Last month I wrote:

U.S. Sen. Mike Lee (R-Utah) leave the Senate floor before the vote to end the shutdown and raise the debt ceiling. (Jonathan Ernst/Reuters) Sen. Mike Lee (R-Utah) leaves the Senate floor before the vote to end the government shutdown and raise the debt ceiling. (Jonathan Ernst/Reuters)

If a year or so ago everyone was a “tea partier” on the GOP side, increasingly I suspect candidates won’t be so anxious to self-identify as such. There will be instead lots of “constitutional conservatives,” “movement conservatives,” “Reagan conservatives,” and “full spectrum conservatives.” If this continues, the tea party, as many of us saw coming, will fold into the GOP completely, leaving little sign of a distinct movement.
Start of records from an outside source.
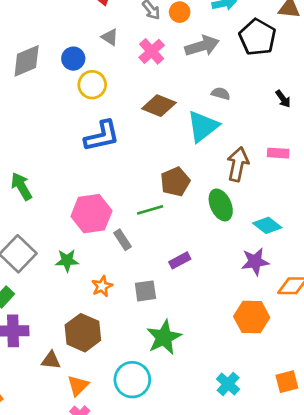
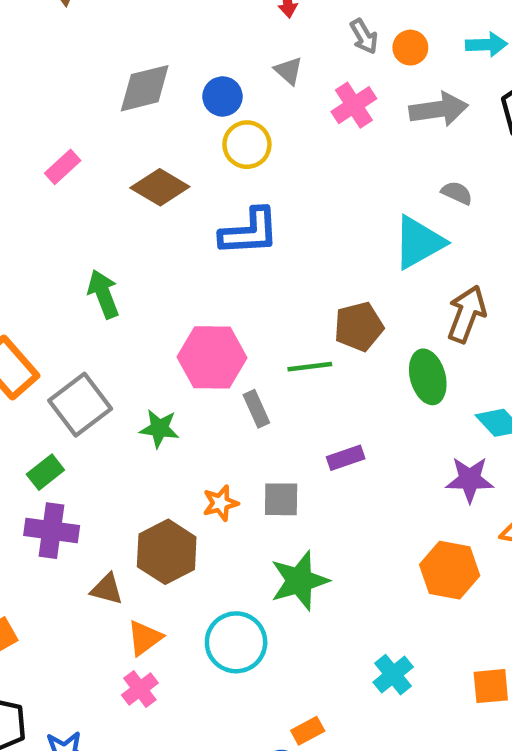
brown diamond: (159, 106) -> (160, 187), moved
orange star: (102, 286) -> (220, 503), moved

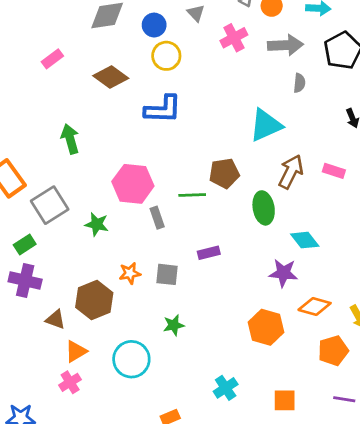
gray semicircle: (457, 193) -> (299, 83), moved, turned 66
green star: (299, 581) -> (174, 325), size x0.6

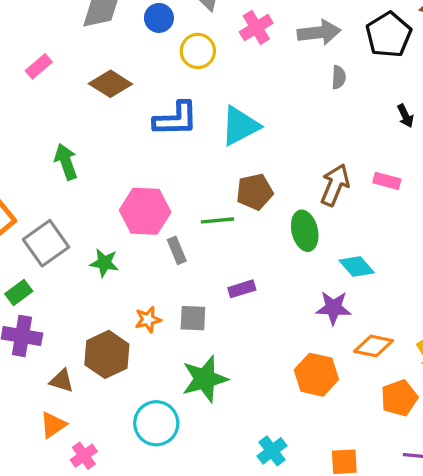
yellow circle: (166, 56) -> (198, 51), moved
cyan triangle: (266, 125) -> (240, 126), moved
green star: (174, 325) -> (205, 379), size x1.8
orange triangle: (76, 351) -> (53, 425), moved

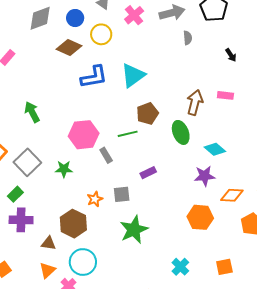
brown diamond: (110, 84) -> (69, 47), moved
cyan circle: (156, 423) -> (83, 262), moved

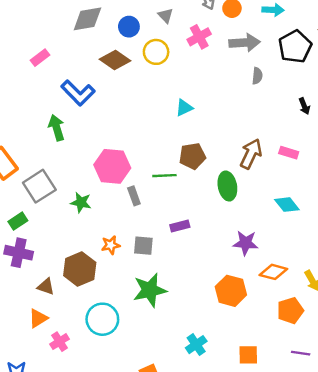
cyan triangle: (133, 75) -> (184, 108), size x0.6
blue L-shape: (94, 77) -> (78, 93), moved, turned 44
cyan diamond: (215, 149) -> (287, 205), moved
cyan circle: (83, 262) -> (102, 319), moved

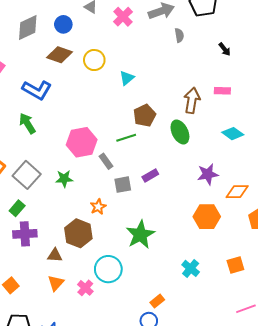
yellow circle: (156, 52) -> (94, 60), moved
gray square: (143, 246) -> (123, 185), moved
pink cross: (59, 342) -> (85, 288), moved

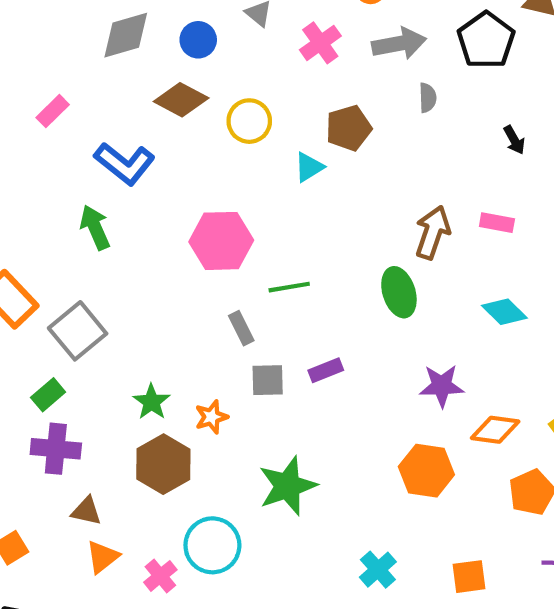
brown pentagon: (145, 116) -> (349, 128), moved
pink hexagon: (82, 142) -> (221, 241), moved
green star: (64, 179) -> (152, 402), moved, turned 30
brown triangle: (55, 255) -> (86, 511), moved

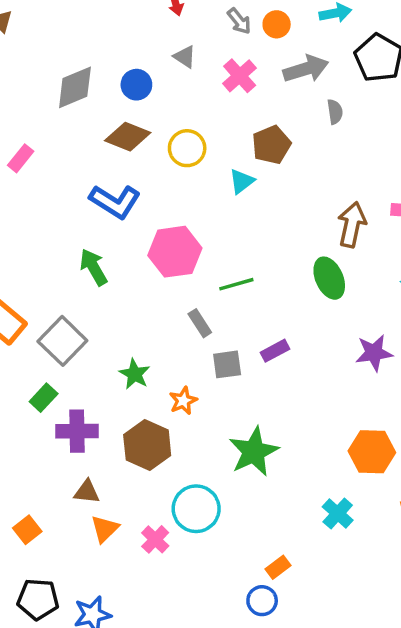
blue L-shape: (125, 163) -> (115, 201), moved
green arrow: (95, 227) -> (94, 267), moved
green star: (152, 402) -> (135, 374), moved
purple cross: (56, 449) -> (77, 431), moved
orange hexagon: (426, 471) -> (372, 452), moved

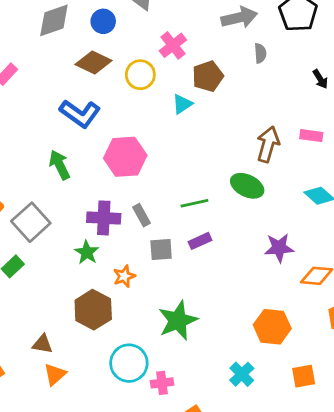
pink cross: (240, 76) -> (173, 45), moved
green ellipse: (329, 278) -> (247, 186), turned -44
green line: (236, 284) -> (194, 203), moved
purple cross: (77, 431) -> (104, 218), moved
pink cross: (155, 539) -> (162, 383), moved, turned 35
That is no surprise. . . . Historically, insurgent movements either take over the party and rout the old team or they assimilate into the greater party. With the demise of some of these fringe campaigns, the big names on the right shying away from the cranks, and the passage of a GOP budget (a two-year deal and now the new Ryan budget), we are arriving back where the GOP began before the tea party.
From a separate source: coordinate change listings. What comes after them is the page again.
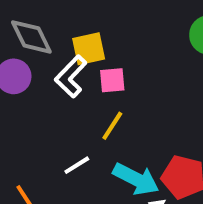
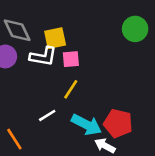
white L-shape: (71, 76) -> (43, 56), turned -124

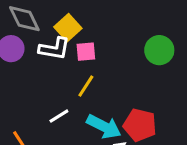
green circle: (135, 29) -> (159, 50), moved
yellow square: (55, 38) -> (68, 28), turned -30

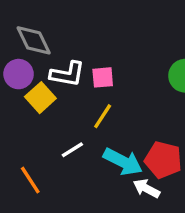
yellow square: (68, 28) -> (40, 98), moved

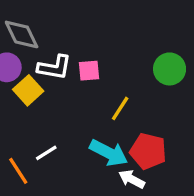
yellow line: (103, 116) -> (120, 108), moved
white line: (72, 150) -> (46, 153), moved

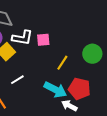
green circle: (170, 69) -> (92, 54), moved
white line: (46, 153) -> (17, 80), moved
It took only one embarrassing Senate loss in North Carolina to get the ball rolling just as I suggested. Talk radio host and tea party favorite Laura Ingraham told her listeners yesterday that the tea party folks have lost their way:

Let’s face it, they’ve become disorganized and poorly run. Out of the $37.5 million raised by the PACS of the 6 major tea party organizations, less than $7 million has been devoted to directly helping candidates.  This obviously means fewer tea party candidates will win, and fewer new voters will take notice . . . . So whether we call it an American Party or simply a populist independent movement, it’s time for the Tea Party to rebrand, reorganize, and re-capture its standing as a credible alternative to our failed Establishment.

Rebrand? The difficulty that may await the tea party is that if it vets candidates, develops professional messaging, listens to voters and adapts its message to become more popular, why, it will be indistinguishable from the dreaded “Establishment” (which may be “failing” its way into majorities in both houses). So much of what defined tea party members was tone, rhetoric and tactics that shaving down the rough edges leaves them looking a whole lot like the same staunch conservatives who have always been around. (I was reminded recently that Club for Growth used to bash President Ronald Reagan routinely for insufficient conservatism.)
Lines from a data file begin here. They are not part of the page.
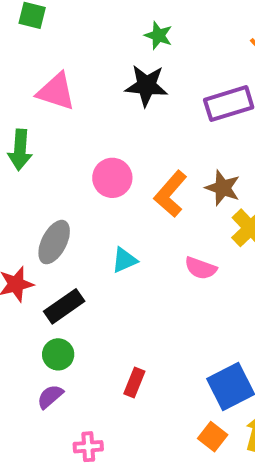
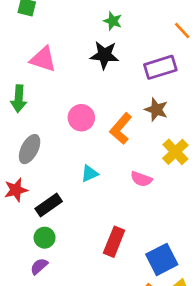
brown star: (223, 188) -> (156, 110), moved
gray ellipse: (54, 242) -> (30, 149), moved
red rectangle: (134, 383) -> (114, 242), moved, size x1.5

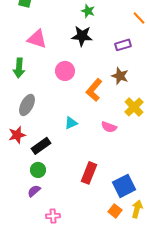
purple rectangle: (160, 67) -> (123, 45), size x0.7
pink circle: (81, 118) -> (65, 71), moved

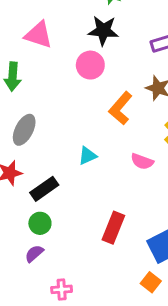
pink circle: (65, 71) -> (90, 65), moved

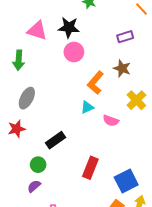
black star: (103, 31) -> (69, 27), moved
cyan triangle: (87, 156) -> (87, 107), moved
black rectangle: (44, 189) -> (55, 140), moved

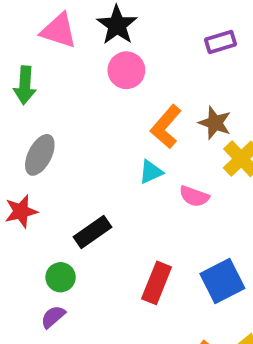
black star: (69, 27) -> (117, 25), turned 30
brown star: (122, 68) -> (215, 123), moved
blue square: (126, 181) -> (222, 281), moved

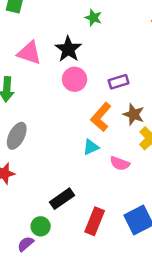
purple rectangle: (221, 42) -> (119, 82), moved
black rectangle: (93, 232) -> (62, 199), moved
green circle: (61, 277) -> (41, 226), moved

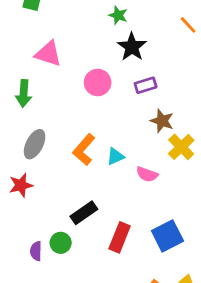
black star: (68, 49) -> (132, 47), moved
orange L-shape: (101, 117) -> (84, 150), moved
purple semicircle: (26, 244) -> (36, 251), moved, turned -48

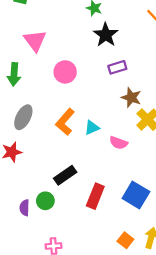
pink triangle: (48, 54) -> (35, 41), turned 35
pink circle: (98, 82) -> (65, 72), moved
blue square: (167, 236) -> (136, 195), turned -32

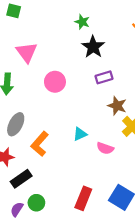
orange L-shape: (65, 122) -> (40, 144), moved
black rectangle: (65, 175) -> (21, 179), moved
purple semicircle: (24, 208) -> (17, 209), turned 32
Certainly, the tea party won’t be defined by opposition to Obamacare; the “Establishment” Republicans are opposed to it, too. Guns? Nope, the NRA endorsed Thom Tillis in North Carolina. Pro-life? No, National Right to Life endorsed Tillis as well. Immigration reform? Groups and candidates are split: The tea party claims as one of its great successes Sen. Marco Rubio (R-Fla.), who crafted the Senate immigration reform bill, and Sen. Rand Paul (R-Ky.) says he wants to stop the singular focus on deportation. If tea party members rebrand, reorganize and become credible, they will look an awful lot like other Republicans. And frankly, it’s already hard to tell who is who. Rand Paul backs Senate Minority Leader Mitch McConnell (R-Ky.), so is he really a tea party guy?

The downfall of the tea party in its current incarnation began long before North Carolina. As a reactive movement against the excesses of President Obama, it has been somewhat adrift since the GOP captured the House. Fighting against slightly less conservative fellow Republicans does not a movement make. The movement peaked and self-destructed in the government shutdown, when the voters turned on them, House and Senate leaders reasserted their control, conservative senators decried their self-serving attacks and thoughtful Republicans started spending time cultivating ideas, not making enemies within the GOP. Tea party favorites such as Sen. Mike Lee (R-Utah) now give thoughtful speeches akin to the wonkish stylings of Rep. Paul Ryan (R-Wis.). Tea party idol Sen. Ted Cruz (R-Tex.) champions a robust foreign policy and speaks on the centrality of human rights in U.S. foreign policy, a far cry from the guy called a “wacko bird” by Sen. John McCain (R-Ariz.).

Certainly, the Beltway groups masquerading as grass-roots groups that have been ripping off donors didn’t help. (To her credit, Ingraham has been one of the few other conservatives to slam the tea party groups for taking in millions and spending the loot on themselves and overhead instead of the candidates, defective as they may be.) But, in fact, as a policy matter, the tea party never defined itself in the way that Reagan broke with the GOP orthodoxy (dumping détente, choosing supply side economics over austerity).

The so-called “civil war” within the GOP may soon be no more visible than Obama’s red lines. House Speaker John Boehner (R-Ohio) has never been more popular. McConnell may well be the next majority leader. It may be too late for tea party “rebranding.” The tea party — at least the savvy groups and figures who don’t crack up upon contact with the real world — is folding right back into the GOP. As I said last month, the big tent is back.